Mais adiante, a PF pediu ao juízo da 4ª Vara Federal de Belém a quebra dos sigilos bancário e fiscal das pessoas físicas e jurídicas envolvidas na trama criminosa. O juiz Carlos Gustavo Chada Chaves acatou o pedido e determinou os bloqueios.
De posse da ordem judicial, a PF se debruçou nas análises bancárias, fiscal e de vínculos, além de diligências de campo e outras medidas complementares para “chegar à verdade dos fatos, perseguindo a justiça e observando suas atribuições constitucionais”.
Para fechar o enredo criminal, entraram em campo a Controladoria Geral da União (CGU) e a Receita Federal, que contribuíram com a investigação confeccionando relatórios de análise sobre os fatos em apuração. utilizados nesta representação. Abriu-se o leque dos crimes licitatórios, desvio de recursos públicos, organização criminosa, corrupção ativa e passiva, lavagem de dinheiro e outros que devem aparecer no curso de novas medidas que estão sendo tomados pelos investigadores.

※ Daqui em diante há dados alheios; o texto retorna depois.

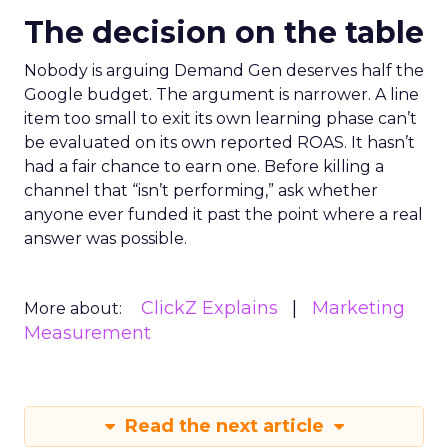
The decision on the table
Nobody is arguing Demand Gen deserves half the
Google budget. The argument is narrower. A line
item too small to exit its own learning phase can’t
be evaluated on its own reported ROAS. It hasn’t
had a fair chance to earn one. Before killing a
channel that “isn’t performing,” ask whether
anyone ever funded it past the point where a real
answer was possible.
ClickZ Explains
Marketing
More about:
Measurement
Read the next article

“Não obstante haver diversos elementos indiciários sobre os delitos citados, faz-se, ainda, necessário a adoção de outras medidas cautelares que visam robustecer alguns pontos, esclarecer outros e angariar novos dados, além de, possivelmente, identificar outros delitos ocorridos (e outros atores envolvidos) ou que estejam em ocorrência no presente momento. É o chamado princípio da contemporaneidade”, diz a PF.
Governo do Estado e TCM: sem transparência
Chama a atenção dos investigadores, nas licitações e contratos públicos entre 2017 e 2023 firmados pelo governo do Estado e municípios, “a ausência de informações no Portal do Tribunal de Contas dos Municípios do Pará (TCM), entretanto foram localizados esses dados diretamente no Portal Transparência da Prefeitura, no caso, exemplificativamente, de Belém”.
“Destaca-se, ainda, que, no caso do relacionamento junto ao Governo do Estado do Pará, constatou-se insuficiência de informações no respectivo Portal da Transparência, inclusive não sendo possível localizar alguns dados acerca de editais e demais documentos das licitações, além de contratos públicos. Entretanto, foram localizados diversos empenhos destinados a Terraplena dentro do período estipulado”, aponta a PF.
Há um tsunami de informações ainda por vir a público.